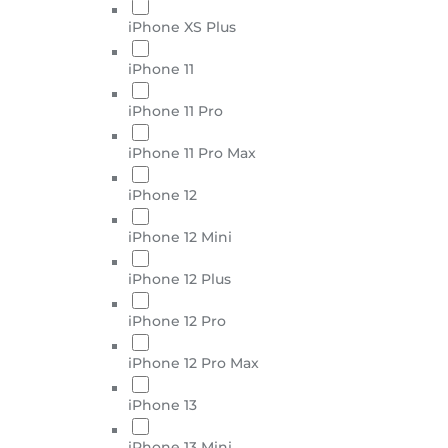
iPhone XS Plus
iPhone 11
iPhone 11 Pro
iPhone 11 Pro Max
iPhone 12
iPhone 12 Mini
iPhone 12 Plus
iPhone 12 Pro
iPhone 12 Pro Max
iPhone 13
iPhone 13 Mini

• • • • • • •

What you return must match the material above exactly, minus its pictures.

*Answer section:*
iPhone XS Plus
iPhone 11
iPhone 11 Pro
iPhone 11 Pro Max
iPhone 12
iPhone 12 Mini
iPhone 12 Plus
iPhone 12 Pro
iPhone 12 Pro Max
iPhone 13
iPhone 13 Mini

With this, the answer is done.